▸ Extracted records:
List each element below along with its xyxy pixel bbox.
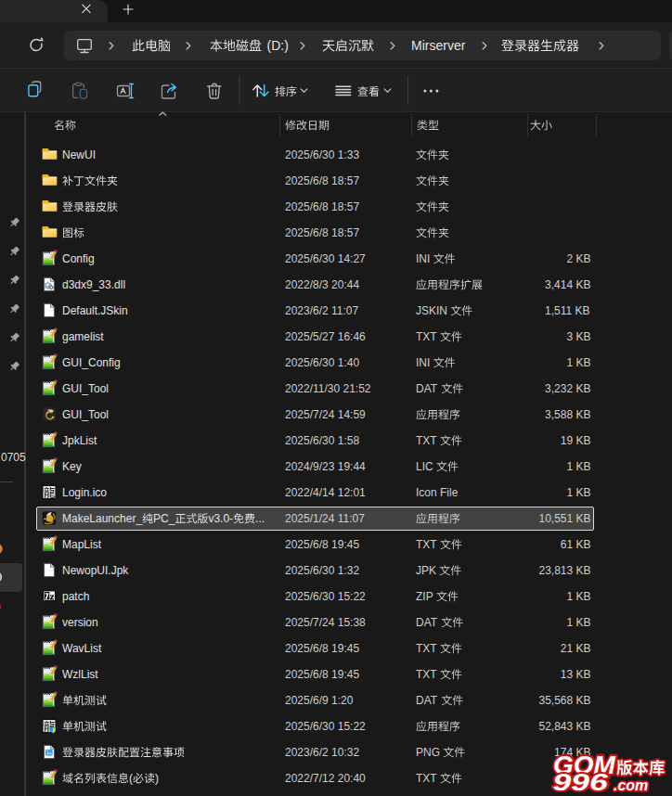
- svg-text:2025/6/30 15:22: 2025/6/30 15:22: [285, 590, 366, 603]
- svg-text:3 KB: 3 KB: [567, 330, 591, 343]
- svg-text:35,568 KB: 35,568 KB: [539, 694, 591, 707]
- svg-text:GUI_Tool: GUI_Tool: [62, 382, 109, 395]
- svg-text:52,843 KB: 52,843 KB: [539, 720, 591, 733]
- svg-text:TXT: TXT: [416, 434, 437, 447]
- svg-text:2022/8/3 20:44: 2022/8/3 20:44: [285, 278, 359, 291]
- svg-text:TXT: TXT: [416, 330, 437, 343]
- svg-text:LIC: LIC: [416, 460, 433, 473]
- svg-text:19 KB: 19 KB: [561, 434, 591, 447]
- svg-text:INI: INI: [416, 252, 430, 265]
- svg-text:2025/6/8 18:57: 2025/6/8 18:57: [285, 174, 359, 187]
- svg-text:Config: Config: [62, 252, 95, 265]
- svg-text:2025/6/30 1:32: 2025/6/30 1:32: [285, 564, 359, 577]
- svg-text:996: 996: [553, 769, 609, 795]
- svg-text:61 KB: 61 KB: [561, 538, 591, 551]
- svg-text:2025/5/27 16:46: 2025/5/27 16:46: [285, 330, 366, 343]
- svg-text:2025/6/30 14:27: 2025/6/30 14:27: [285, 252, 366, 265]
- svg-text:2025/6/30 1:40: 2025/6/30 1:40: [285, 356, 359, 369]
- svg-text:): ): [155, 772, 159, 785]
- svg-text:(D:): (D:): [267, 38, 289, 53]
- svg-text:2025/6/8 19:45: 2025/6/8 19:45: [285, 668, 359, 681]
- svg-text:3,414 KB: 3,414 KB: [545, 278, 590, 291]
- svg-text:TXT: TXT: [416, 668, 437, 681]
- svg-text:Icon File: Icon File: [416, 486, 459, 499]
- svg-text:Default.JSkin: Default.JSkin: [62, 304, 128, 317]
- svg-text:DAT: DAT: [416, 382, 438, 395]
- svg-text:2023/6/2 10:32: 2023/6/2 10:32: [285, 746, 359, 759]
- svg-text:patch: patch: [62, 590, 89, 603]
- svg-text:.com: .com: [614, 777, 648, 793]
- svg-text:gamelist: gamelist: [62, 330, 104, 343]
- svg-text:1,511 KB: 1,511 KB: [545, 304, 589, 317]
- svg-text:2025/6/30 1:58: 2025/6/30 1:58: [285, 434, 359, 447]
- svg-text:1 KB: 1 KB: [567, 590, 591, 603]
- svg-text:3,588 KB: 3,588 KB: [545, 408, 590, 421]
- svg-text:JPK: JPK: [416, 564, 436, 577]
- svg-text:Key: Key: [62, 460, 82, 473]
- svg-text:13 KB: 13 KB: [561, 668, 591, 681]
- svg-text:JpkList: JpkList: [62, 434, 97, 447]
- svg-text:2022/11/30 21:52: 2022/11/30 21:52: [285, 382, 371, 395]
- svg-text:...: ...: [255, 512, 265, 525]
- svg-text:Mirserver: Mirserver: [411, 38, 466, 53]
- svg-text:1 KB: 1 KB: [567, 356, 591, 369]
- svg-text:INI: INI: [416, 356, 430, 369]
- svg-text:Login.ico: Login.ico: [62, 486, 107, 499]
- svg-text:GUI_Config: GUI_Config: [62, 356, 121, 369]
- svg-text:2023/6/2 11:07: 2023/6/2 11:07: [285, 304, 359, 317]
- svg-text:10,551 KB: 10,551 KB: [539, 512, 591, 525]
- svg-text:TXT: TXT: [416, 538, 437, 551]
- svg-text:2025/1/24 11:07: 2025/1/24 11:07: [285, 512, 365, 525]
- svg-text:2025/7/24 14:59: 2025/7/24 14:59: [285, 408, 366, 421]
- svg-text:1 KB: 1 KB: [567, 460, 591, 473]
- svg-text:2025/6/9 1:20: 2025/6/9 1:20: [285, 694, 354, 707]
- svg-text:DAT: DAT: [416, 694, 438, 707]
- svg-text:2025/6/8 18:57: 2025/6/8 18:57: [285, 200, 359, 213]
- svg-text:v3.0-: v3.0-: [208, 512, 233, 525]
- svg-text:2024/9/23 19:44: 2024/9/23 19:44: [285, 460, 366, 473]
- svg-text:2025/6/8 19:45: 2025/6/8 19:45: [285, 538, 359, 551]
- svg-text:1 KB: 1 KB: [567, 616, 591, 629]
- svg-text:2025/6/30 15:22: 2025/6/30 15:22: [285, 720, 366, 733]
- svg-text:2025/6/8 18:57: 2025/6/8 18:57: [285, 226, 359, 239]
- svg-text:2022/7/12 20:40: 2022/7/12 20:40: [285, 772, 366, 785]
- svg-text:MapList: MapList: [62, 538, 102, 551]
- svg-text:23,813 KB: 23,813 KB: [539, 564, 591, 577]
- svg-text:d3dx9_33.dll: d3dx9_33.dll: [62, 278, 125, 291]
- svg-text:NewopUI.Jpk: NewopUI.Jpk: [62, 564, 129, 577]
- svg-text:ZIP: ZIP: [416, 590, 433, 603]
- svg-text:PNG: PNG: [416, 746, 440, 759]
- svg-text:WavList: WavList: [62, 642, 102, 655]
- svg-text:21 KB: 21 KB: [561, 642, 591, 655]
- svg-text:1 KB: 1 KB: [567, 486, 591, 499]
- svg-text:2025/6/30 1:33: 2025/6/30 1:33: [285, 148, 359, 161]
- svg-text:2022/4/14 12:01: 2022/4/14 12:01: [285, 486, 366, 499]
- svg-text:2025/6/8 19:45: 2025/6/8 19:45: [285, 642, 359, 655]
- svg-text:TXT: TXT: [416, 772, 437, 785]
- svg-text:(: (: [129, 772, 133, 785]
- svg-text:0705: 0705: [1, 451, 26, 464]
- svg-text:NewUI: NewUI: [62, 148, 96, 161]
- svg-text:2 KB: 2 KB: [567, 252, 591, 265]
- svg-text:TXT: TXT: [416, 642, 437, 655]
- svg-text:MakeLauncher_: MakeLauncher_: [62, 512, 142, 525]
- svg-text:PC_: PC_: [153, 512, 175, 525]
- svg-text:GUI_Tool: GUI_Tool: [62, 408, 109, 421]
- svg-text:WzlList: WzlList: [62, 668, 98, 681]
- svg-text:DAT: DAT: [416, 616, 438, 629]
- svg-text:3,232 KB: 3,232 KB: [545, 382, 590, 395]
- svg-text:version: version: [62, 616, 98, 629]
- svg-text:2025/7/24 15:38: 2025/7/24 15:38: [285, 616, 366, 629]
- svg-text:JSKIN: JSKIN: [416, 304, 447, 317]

▸ Directions for this task: Leaving out the pictures, output each line above exactly as it is.

▸ Answer box:
List each element below along with its xyxy pixel bbox.
- svg-text:2025/6/30 15:22: 2025/6/30 15:22: [285, 590, 366, 603]
- svg-text:3 KB: 3 KB: [567, 330, 591, 343]
- svg-text:35,568 KB: 35,568 KB: [539, 694, 591, 707]
- svg-text:GUI_Tool: GUI_Tool: [62, 382, 109, 395]
- svg-text:52,843 KB: 52,843 KB: [539, 720, 591, 733]
- svg-text:TXT: TXT: [416, 434, 437, 447]
- svg-text:2022/8/3 20:44: 2022/8/3 20:44: [285, 278, 359, 291]
- svg-text:TXT: TXT: [416, 330, 437, 343]
- svg-text:LIC: LIC: [416, 460, 433, 473]
- svg-text:19 KB: 19 KB: [561, 434, 591, 447]
- svg-text:INI: INI: [416, 252, 430, 265]
- svg-text:2025/6/8 18:57: 2025/6/8 18:57: [285, 174, 359, 187]
- svg-text:Config: Config: [62, 252, 95, 265]
- svg-text:2025/6/30 1:32: 2025/6/30 1:32: [285, 564, 359, 577]
- svg-text:996: 996: [553, 769, 609, 795]
- svg-text:61 KB: 61 KB: [561, 538, 591, 551]
- svg-text:2025/5/27 16:46: 2025/5/27 16:46: [285, 330, 366, 343]
- svg-text:2025/6/30 14:27: 2025/6/30 14:27: [285, 252, 366, 265]
- svg-text:2025/6/30 1:40: 2025/6/30 1:40: [285, 356, 359, 369]
- svg-text:): ): [155, 772, 159, 785]
- svg-text:(D:): (D:): [267, 38, 289, 53]
- svg-text:2025/6/8 19:45: 2025/6/8 19:45: [285, 668, 359, 681]
- svg-text:3,414 KB: 3,414 KB: [545, 278, 590, 291]
- svg-text:TXT: TXT: [416, 668, 437, 681]
- svg-text:Icon File: Icon File: [416, 486, 459, 499]
- svg-text:Default.JSkin: Default.JSkin: [62, 304, 128, 317]
- svg-text:DAT: DAT: [416, 382, 438, 395]
- svg-text:2023/6/2 10:32: 2023/6/2 10:32: [285, 746, 359, 759]
- svg-text:patch: patch: [62, 590, 89, 603]
- svg-text:.com: .com: [614, 777, 648, 793]
- svg-text:gamelist: gamelist: [62, 330, 104, 343]
- svg-text:1,511 KB: 1,511 KB: [545, 304, 589, 317]
- svg-text:2025/6/30 1:58: 2025/6/30 1:58: [285, 434, 359, 447]
- svg-text:1 KB: 1 KB: [567, 590, 591, 603]
- svg-text:3,588 KB: 3,588 KB: [545, 408, 590, 421]
- svg-text:JPK: JPK: [416, 564, 436, 577]
- svg-text:Key: Key: [62, 460, 82, 473]
- svg-text:13 KB: 13 KB: [561, 668, 591, 681]
- svg-text:JpkList: JpkList: [62, 434, 97, 447]
- svg-text:2022/11/30 21:52: 2022/11/30 21:52: [285, 382, 371, 395]
- svg-text:...: ...: [255, 512, 265, 525]
- svg-text:Mirserver: Mirserver: [411, 38, 466, 53]
- svg-text:1 KB: 1 KB: [567, 356, 591, 369]
- svg-text:INI: INI: [416, 356, 430, 369]
- svg-text:Login.ico: Login.ico: [62, 486, 107, 499]
- svg-text:GUI_Config: GUI_Config: [62, 356, 121, 369]
- svg-text:2023/6/2 11:07: 2023/6/2 11:07: [285, 304, 359, 317]
- svg-text:10,551 KB: 10,551 KB: [539, 512, 591, 525]
- svg-text:TXT: TXT: [416, 538, 437, 551]
- svg-text:2025/1/24 11:07: 2025/1/24 11:07: [285, 512, 365, 525]
- svg-text:2025/7/24 14:59: 2025/7/24 14:59: [285, 408, 366, 421]
- svg-text:1 KB: 1 KB: [567, 460, 591, 473]
- svg-text:2025/6/9 1:20: 2025/6/9 1:20: [285, 694, 354, 707]
- svg-text:DAT: DAT: [416, 694, 438, 707]
- svg-text:2025/6/8 18:57: 2025/6/8 18:57: [285, 200, 359, 213]
- svg-text:v3.0-: v3.0-: [208, 512, 233, 525]
- svg-text:2024/9/23 19:44: 2024/9/23 19:44: [285, 460, 366, 473]
- svg-text:2025/6/8 19:45: 2025/6/8 19:45: [285, 538, 359, 551]
- svg-text:1 KB: 1 KB: [567, 616, 591, 629]
- svg-text:2025/6/30 15:22: 2025/6/30 15:22: [285, 720, 366, 733]
- svg-text:2025/6/8 18:57: 2025/6/8 18:57: [285, 226, 359, 239]
- svg-text:2022/7/12 20:40: 2022/7/12 20:40: [285, 772, 366, 785]
- svg-text:MapList: MapList: [62, 538, 102, 551]
- svg-text:23,813 KB: 23,813 KB: [539, 564, 591, 577]
- svg-text:d3dx9_33.dll: d3dx9_33.dll: [62, 278, 125, 291]
- svg-text:NewopUI.Jpk: NewopUI.Jpk: [62, 564, 129, 577]
- svg-text:ZIP: ZIP: [416, 590, 433, 603]
- svg-text:PNG: PNG: [416, 746, 440, 759]
- svg-text:WavList: WavList: [62, 642, 102, 655]
- svg-text:21 KB: 21 KB: [561, 642, 591, 655]
- svg-text:1 KB: 1 KB: [567, 486, 591, 499]
- svg-text:2025/6/30 1:33: 2025/6/30 1:33: [285, 148, 359, 161]
- svg-text:2022/4/14 12:01: 2022/4/14 12:01: [285, 486, 366, 499]
- svg-text:2025/6/8 19:45: 2025/6/8 19:45: [285, 642, 359, 655]
- svg-text:TXT: TXT: [416, 772, 437, 785]
- svg-text:(: (: [129, 772, 133, 785]
- svg-text:0705: 0705: [1, 451, 26, 464]
- svg-text:NewUI: NewUI: [62, 148, 96, 161]
- svg-text:2 KB: 2 KB: [567, 252, 591, 265]
- svg-text:TXT: TXT: [416, 642, 437, 655]
- svg-text:MakeLauncher_: MakeLauncher_: [62, 512, 142, 525]
- svg-text:PC_: PC_: [153, 512, 175, 525]
- svg-text:GUI_Tool: GUI_Tool: [62, 408, 109, 421]
- svg-text:WzlList: WzlList: [62, 668, 98, 681]
- svg-text:DAT: DAT: [416, 616, 438, 629]
- svg-text:3,232 KB: 3,232 KB: [545, 382, 590, 395]
- svg-text:version: version: [62, 616, 98, 629]
- svg-text:2025/7/24 15:38: 2025/7/24 15:38: [285, 616, 366, 629]
- svg-text:JSKIN: JSKIN: [416, 304, 447, 317]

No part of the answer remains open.